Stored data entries
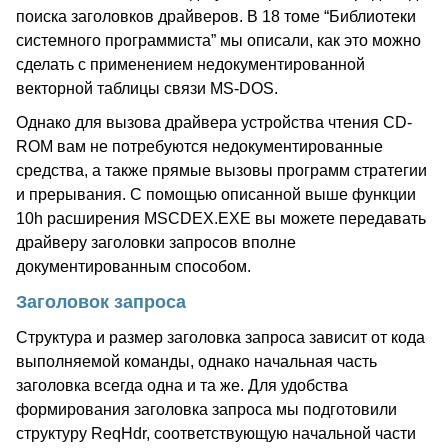
поиска заголовков драйверов. В 18 томе “Библиотеки
системного программиста” мы описали, как это можно
сделать с применением недокументированной
векторной таблицы связи MS-DOS.
Однако для вызова драйвера устройства чтения CD-
ROM вам не потребуются недокументированные
средства, а также прямые вызовы программ стратегии
и прерывания. С помощью описанной выше функции
10h расширения MSCDEX.EXE вы можете передавать
драйверу заголовки запросов вполне
документированным способом.
Заголовок запроса
Структура и размер заголовка запроса зависит от кода
выполняемой команды, однако начальная часть
заголовка всегда одна и та же. Для удобства
формирования заголовка запроса мы подготовили
структуру ReqHdr, соответствующую начальной части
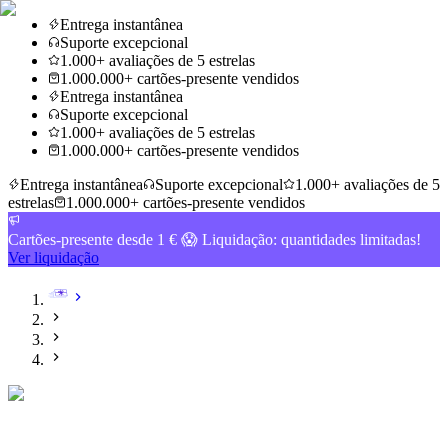
Entrega instantânea
Suporte excepcional
1.000+ avaliações de 5 estrelas
1.000.000+ cartões-presente vendidos
Entrega instantânea
Suporte excepcional
1.000+ avaliações de 5 estrelas
1.000.000+ cartões-presente vendidos
Entrega instantânea
Suporte excepcional
1.000+ avaliações de 5
estrelas
1.000.000+ cartões-presente vendidos
Cartões-presente desde 1 € 😱 Liquidação: quantidades limitadas!
Ver liquidação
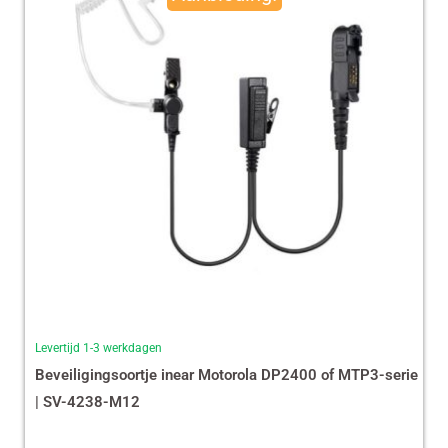
€ 35,87.
€ 29,99.
Levertijd 1-3 werkdagen
Beveiligingsoortje inear Motorola DP2400 of MTP3-serie
| SV-4238-M12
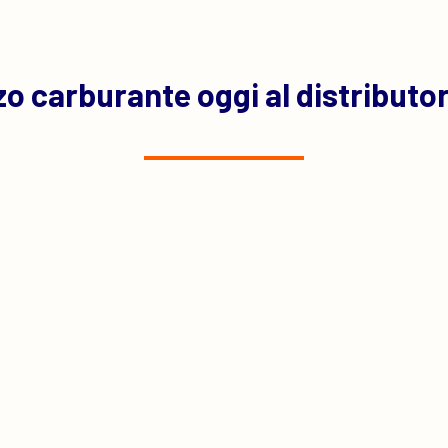
o carburante oggi al distributo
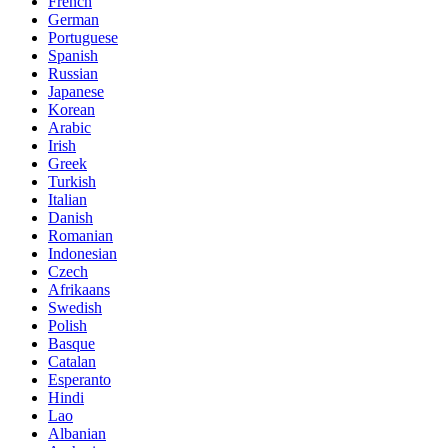
French
German
Portuguese
Spanish
Russian
Japanese
Korean
Arabic
Irish
Greek
Turkish
Italian
Danish
Romanian
Indonesian
Czech
Afrikaans
Swedish
Polish
Basque
Catalan
Esperanto
Hindi
Lao
Albanian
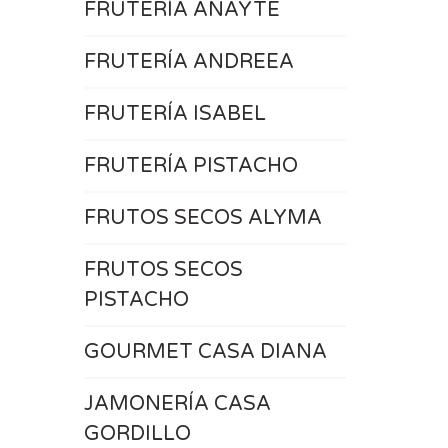
FRUTERÍA ANAYTE
FRUTERÍA ANDREEA
FRUTERÍA ISABEL
FRUTERÍA PISTACHO
FRUTOS SECOS ALYMA
FRUTOS SECOS
PISTACHO
GOURMET CASA DIANA
JAMONERÍA CASA
GORDILLO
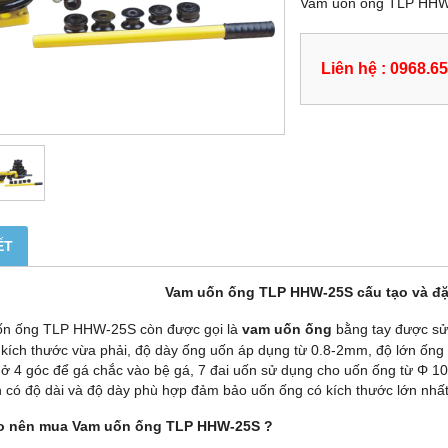
Vam uốn ống TLP HH
Liên hệ : 0968.6
ẾT
Vam uốn ống TLP HHW-25S
cấu tạo và đ
ốn ống TLP HHW-25S
còn được gọi là
vam uốn ống
bằng tay được s
 kích thước vừa phải, độ dày ống uốn áp dụng từ 0.8-2mm, độ lớn ống
ỗ ở 4 góc để gá chắc vào bệ gá, 7 đai uốn sử dụng cho uốn ống từ
Φ
10,
n có độ dài và độ dày phù hợp đảm bảo uốn ống có kích thước lớn nhấ
ao nên mua
Vam uốn ống TLP HHW-25S
?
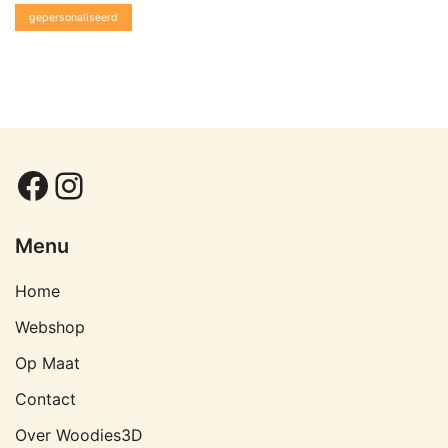
gepersonaliseerd
Facebook
Instagram
Menu
Home
Webshop
Op Maat
Contact
Over Woodies3D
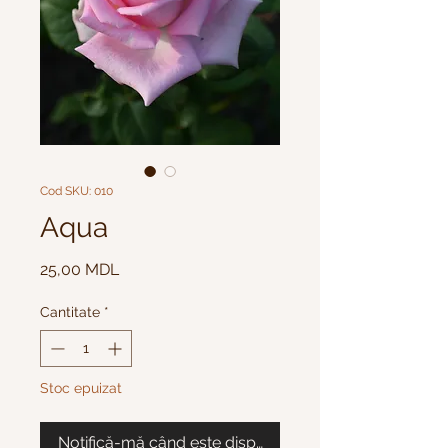
Cod SKU: 010
Aqua
Preț
25,00 MDL
Cantitate
*
Stoc epuizat
Notifică-mă când este disponibil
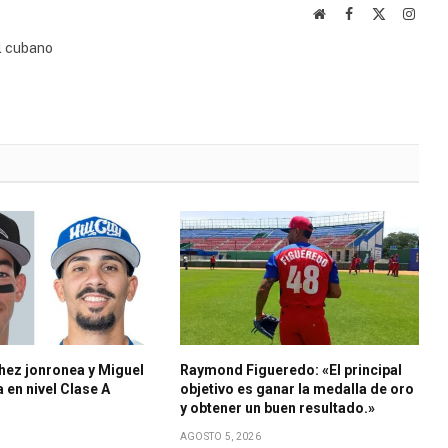
Website
Facebook
X
Insta
(Twitter)
l cubano
hez jonronea y Miguel
Raymond Figueredo: «El principal
a en nivel Clase A
objetivo es ganar la medalla de oro
y obtener un buen resultado.»
AGOSTO 5, 2026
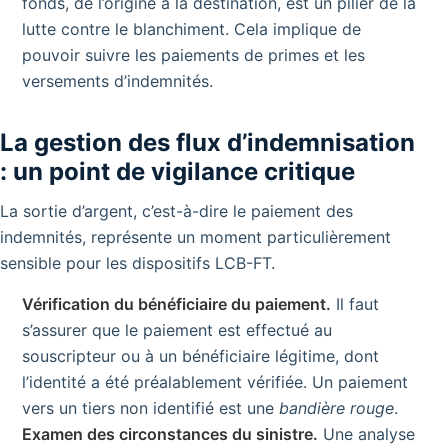
fonds, de l’origine à la destination, est un pilier de la
lutte contre le blanchiment. Cela implique de
pouvoir suivre les paiements de primes et les
versements d’indemnités.
La gestion des flux d’indemnisation
: un point de vigilance critique
La sortie d’argent, c’est-à-dire le paiement des
indemnités, représente un moment particulièrement
sensible pour les dispositifs LCB-FT.
Vérification du bénéficiaire du paiement.
Il faut
s’assurer que le paiement est effectué au
souscripteur ou à un bénéficiaire légitime, dont
l’identité a été préalablement vérifiée. Un paiement
vers un tiers non identifié est une
bandière rouge
.
Examen des circonstances du sinistre.
Une analyse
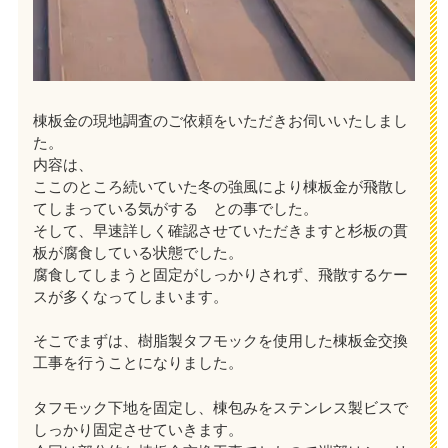
棟板金の現地調査のご依頼をいただきお伺いいたしまし
た。
内容は、
ここのところ続いていた冬の強風により棟板金が飛散し
てしまっている気がする との事でした。
そして、早速詳しく確認させていただきますと杉板の貫
板が腐食している状態でした。
腐食してしまうと固定がしっかりされず、飛散するケー
スが多くなってしまいます。
そこでまずは、樹脂製タフモックを使用した棟板金交換
工事を行うことになりました。
タフモック下地を固定し、棟包みをステンレス製ビスで
しっかり固定させていきます。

■ **WORK REQUIRED**:
Tell me how many lines in the data include "заголовка", giving only the number.

■ **WRITTEN SOLUTION**:
3